Each line below that contains "Отзывы" should be counted; give the total alone.

Dataset excerpts

━━━━

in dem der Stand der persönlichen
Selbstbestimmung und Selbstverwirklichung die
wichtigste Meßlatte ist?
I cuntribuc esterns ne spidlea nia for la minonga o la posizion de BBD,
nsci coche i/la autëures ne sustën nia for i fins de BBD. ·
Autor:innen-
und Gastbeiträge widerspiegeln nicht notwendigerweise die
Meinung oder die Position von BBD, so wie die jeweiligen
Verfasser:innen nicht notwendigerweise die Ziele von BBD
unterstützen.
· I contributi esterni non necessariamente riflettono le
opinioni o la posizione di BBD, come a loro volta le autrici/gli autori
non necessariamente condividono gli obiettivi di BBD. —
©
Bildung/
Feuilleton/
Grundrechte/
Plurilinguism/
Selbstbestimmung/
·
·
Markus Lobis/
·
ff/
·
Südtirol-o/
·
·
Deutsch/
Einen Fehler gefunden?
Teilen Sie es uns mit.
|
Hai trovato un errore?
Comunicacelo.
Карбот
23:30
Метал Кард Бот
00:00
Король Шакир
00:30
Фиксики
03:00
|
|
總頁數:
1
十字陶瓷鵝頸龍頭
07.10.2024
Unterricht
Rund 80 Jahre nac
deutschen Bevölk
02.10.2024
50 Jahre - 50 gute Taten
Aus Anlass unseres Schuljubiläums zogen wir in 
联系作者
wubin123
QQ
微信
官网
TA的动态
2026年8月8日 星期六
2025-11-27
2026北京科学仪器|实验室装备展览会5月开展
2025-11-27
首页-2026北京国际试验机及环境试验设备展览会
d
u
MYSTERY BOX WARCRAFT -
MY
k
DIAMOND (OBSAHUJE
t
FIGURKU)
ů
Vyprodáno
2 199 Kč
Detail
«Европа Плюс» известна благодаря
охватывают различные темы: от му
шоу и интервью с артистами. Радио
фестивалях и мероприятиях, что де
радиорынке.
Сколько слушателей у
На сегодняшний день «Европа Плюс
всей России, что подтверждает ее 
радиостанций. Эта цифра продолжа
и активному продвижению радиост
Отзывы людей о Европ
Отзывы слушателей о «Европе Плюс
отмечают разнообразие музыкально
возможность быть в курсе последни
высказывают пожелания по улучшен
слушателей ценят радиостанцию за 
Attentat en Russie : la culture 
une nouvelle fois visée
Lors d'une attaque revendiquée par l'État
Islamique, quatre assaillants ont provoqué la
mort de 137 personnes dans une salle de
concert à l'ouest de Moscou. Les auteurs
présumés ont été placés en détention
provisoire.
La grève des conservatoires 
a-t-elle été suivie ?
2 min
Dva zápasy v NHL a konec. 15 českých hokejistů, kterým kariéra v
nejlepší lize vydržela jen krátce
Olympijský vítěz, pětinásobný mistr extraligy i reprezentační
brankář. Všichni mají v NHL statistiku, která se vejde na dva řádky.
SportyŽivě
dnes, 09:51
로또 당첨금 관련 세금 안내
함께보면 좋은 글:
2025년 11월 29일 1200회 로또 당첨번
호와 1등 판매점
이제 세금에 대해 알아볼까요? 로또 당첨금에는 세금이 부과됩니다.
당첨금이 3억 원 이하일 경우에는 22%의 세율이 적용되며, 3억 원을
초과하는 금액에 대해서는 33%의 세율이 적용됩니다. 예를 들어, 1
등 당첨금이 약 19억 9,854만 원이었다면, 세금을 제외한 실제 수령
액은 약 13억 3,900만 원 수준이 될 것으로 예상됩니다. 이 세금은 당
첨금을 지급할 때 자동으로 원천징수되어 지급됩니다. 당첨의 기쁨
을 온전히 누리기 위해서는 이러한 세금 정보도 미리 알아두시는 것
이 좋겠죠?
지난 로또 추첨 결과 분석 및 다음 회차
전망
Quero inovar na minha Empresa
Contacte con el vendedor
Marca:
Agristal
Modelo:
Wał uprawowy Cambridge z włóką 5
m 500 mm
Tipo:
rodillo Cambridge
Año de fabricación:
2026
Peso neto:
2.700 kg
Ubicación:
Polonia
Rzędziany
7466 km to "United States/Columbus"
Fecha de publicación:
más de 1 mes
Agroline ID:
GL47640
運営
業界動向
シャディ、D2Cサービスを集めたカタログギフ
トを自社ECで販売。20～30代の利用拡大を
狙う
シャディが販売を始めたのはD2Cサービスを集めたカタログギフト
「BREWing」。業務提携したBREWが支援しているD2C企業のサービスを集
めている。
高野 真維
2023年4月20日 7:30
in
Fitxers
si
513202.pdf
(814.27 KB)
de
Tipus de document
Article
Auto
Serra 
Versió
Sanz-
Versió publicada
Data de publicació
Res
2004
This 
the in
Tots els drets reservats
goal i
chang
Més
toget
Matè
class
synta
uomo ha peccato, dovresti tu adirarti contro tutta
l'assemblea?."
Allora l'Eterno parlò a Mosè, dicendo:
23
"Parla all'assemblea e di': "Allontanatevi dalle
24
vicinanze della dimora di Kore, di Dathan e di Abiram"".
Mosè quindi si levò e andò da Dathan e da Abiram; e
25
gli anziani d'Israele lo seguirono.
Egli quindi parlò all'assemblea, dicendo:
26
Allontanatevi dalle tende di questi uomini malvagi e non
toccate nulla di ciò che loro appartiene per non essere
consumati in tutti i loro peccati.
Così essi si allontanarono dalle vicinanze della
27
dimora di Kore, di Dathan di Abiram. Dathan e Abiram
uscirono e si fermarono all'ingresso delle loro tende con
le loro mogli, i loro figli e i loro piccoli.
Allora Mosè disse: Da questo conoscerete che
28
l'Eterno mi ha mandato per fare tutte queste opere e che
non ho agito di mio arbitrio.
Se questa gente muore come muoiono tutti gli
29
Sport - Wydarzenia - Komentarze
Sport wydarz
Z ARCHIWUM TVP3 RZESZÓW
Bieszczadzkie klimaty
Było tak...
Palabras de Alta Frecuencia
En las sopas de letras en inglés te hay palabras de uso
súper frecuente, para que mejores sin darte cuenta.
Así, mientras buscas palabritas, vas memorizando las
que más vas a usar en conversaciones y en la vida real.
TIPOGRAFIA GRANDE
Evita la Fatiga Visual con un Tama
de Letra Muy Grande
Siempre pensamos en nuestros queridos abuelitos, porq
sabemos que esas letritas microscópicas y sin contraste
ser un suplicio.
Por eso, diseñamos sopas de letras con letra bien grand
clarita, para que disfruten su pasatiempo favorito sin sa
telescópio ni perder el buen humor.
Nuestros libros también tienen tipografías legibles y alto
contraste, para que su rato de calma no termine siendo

━━━━

EXERCISE RESPONSE →
2